Progressivo Gruppo di settore Codici attività ATECO Coefficiente di Redditività
1 Industrie alimentari e delle bevande (10 – 11) 40 per cento
2 Commercio all’ingrosso e al dettaglio 45 - (da 46.2 a 46.9) - (da 47.1 a 47.7) - 47.9 40 per cento
3 Commercio ambulante di prodotti alimentari e bevande 47.81 40 per cento
4 Commercio ambulante di altri prodotti 47.82 - 47.89 54 per cento
5 Costruzioni e attività immobiliari (41 - 42 - 43) - (68) 86 per cento
6 Intermediari del commercio 46.1 62 per cento
7 Attività dei servizi di alloggio e di ristorazione (55 - 56) 40 per cento
8 Attività Professionali, Scientifiche, Tecniche, Sanitarie, di Istruzione, Servizi Finanziari ed Assicurativi (64 - 65 - 66) - (69 - 70 -71 - 72 - 73 - 74 - 75) -(85) - (86 - 87 - 88) 78 per cento
9 Altre attività economiche (01 -02 - 03) - (05 - 06 - 07 - 08 - 09) - (12 - 13 - 14- 15 - 16 - 17 - 18 -19 - 20- 21 - 22 - 23 - 24- 25 - 26- 27 - 28 - 29 - 30- 31 - 32 - 33) - (35) - (36 - 37 - 38 - 39) - (49 - 50 - 51 - 52 - 53) - (58 - 59- 60-61 -62 - 63) - (77 - 78 - 79 - 80- 81 - 82) - (84) - (90 -91 -92 - 93) - (94 - 95- 96) - (97 - 98) - (99) 67 per cento

La parte di “guadagno” che eccede, rispetto a quella stabilita applicando il coefficiente, non sarà tassata ed è considerata una “spesa forfettaria”. Ovviamente, a un primo sguardo questo rappresenta un ulteriore elemento di vantaggio del regime agevolato, ma per una valutazione ottimale è necessario considerare bene i costi effettivi legati all’attività svolta.

Si pensi, ad esempio, a chi sostiene spese elevate per l’affitto, o per l’acquisto di beni strumentali alla propria attività o ancora per la formazione.

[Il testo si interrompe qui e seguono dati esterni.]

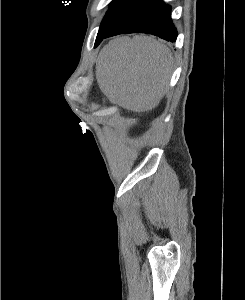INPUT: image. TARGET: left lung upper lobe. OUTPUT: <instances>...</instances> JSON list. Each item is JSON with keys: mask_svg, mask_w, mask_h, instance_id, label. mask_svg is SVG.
I'll list each match as a JSON object with an SVG mask.
<instances>
[{"mask_svg": "<svg viewBox=\"0 0 245 300\" xmlns=\"http://www.w3.org/2000/svg\"><path fill=\"white\" fill-rule=\"evenodd\" d=\"M144 0H113L104 16L98 33L107 32L125 13Z\"/></svg>", "mask_w": 245, "mask_h": 300, "instance_id": "5c2ea615", "label": "left lung upper lobe"}]
</instances>
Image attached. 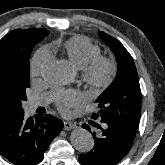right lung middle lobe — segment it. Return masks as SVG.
Segmentation results:
<instances>
[{
    "label": "right lung middle lobe",
    "mask_w": 165,
    "mask_h": 165,
    "mask_svg": "<svg viewBox=\"0 0 165 165\" xmlns=\"http://www.w3.org/2000/svg\"><path fill=\"white\" fill-rule=\"evenodd\" d=\"M45 36L33 35L0 49V108L11 115L24 112L22 102L30 86L29 58L35 44Z\"/></svg>",
    "instance_id": "dd1d6c3e"
}]
</instances>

In questi casi è necessario mettersi al tavolo e, calcolatrice alla mano, soppesare pro e contro dell’accesso al regime forfettario in luogo di quello ordinario.

Non si tratta ovviamente di valutazioni semplici e immediate, e quindi è bene evidenziare che seppur semplificato, anche il forfettario richiede un’attenta pianificazione fiscale e una buona attività di consulenza, pre e post adesione.